_EXERCISE DESCRIPTION_. Retype only the lines that run from the top of the material below to the line bearing "Carpeta ciutadana", inclusive, and keep the pictures out.

*** Opening of AVAILABLE DATA ***

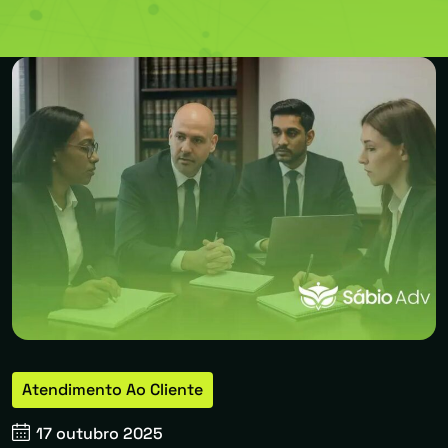
Atendimento Ao Cliente
17 outubro 2025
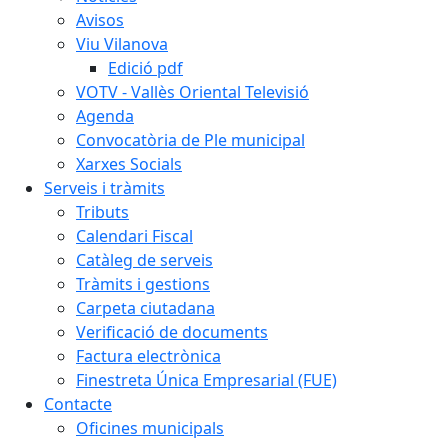
Avisos
Viu Vilanova
Edició pdf
VOTV - Vallès Oriental Televisió
Agenda
Convocatòria de Ple municipal
Xarxes Socials
Serveis i tràmits
Tributs
Calendari Fiscal
Catàleg de serveis
Tràmits i gestions
Carpeta ciutadana
Verificació de documents
Factura electrònica
Finestreta Única Empresarial (FUE)
Contacte
Oficines municipals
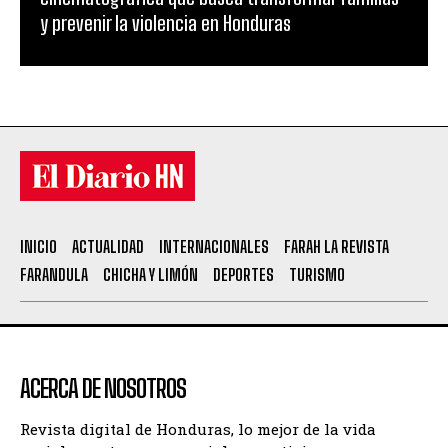
y prevenir la violencia en Honduras
INICIO
ACTUALIDAD
INTERNACIONALES
FARAH LA REVISTA
FARANDULA
CHICHA Y LIMÓN
DEPORTES
TURISMO
ACERCA DE NOSOTROS
Revista digital de Honduras, lo mejor de la vida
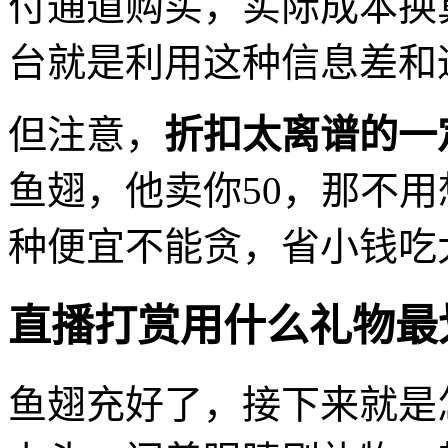
付通道购买，实际成本换
台就是利用这种信息差和
但注意，
折扣太离谱的一
鱼翅，他卖你50，那不
种便宜不能贪，省小钱吃
直播打赏用什么礼物最
鱼翅充好了，接下来就是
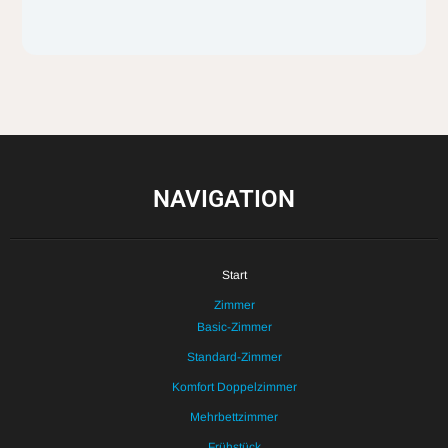
NAVIGATION
Start
Zimmer
Basic-Zimmer
Standard-Zimmer
Komfort Doppelzimmer
Mehrbettzimmer
Frühstück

*** Close of AVAILABLE DATA ***

_SOLUTION FOR THIS EXERCISE_.
Atendimento Ao Cliente
17 outubro 2025
Avisos
Viu Vilanova
Edició pdf
VOTV - Vallès Oriental Televisió
Agenda
Convocatòria de Ple municipal
Xarxes Socials
Serveis i tràmits
Tributs
Calendari Fiscal
Catàleg de serveis
Tràmits i gestions
Carpeta ciutadana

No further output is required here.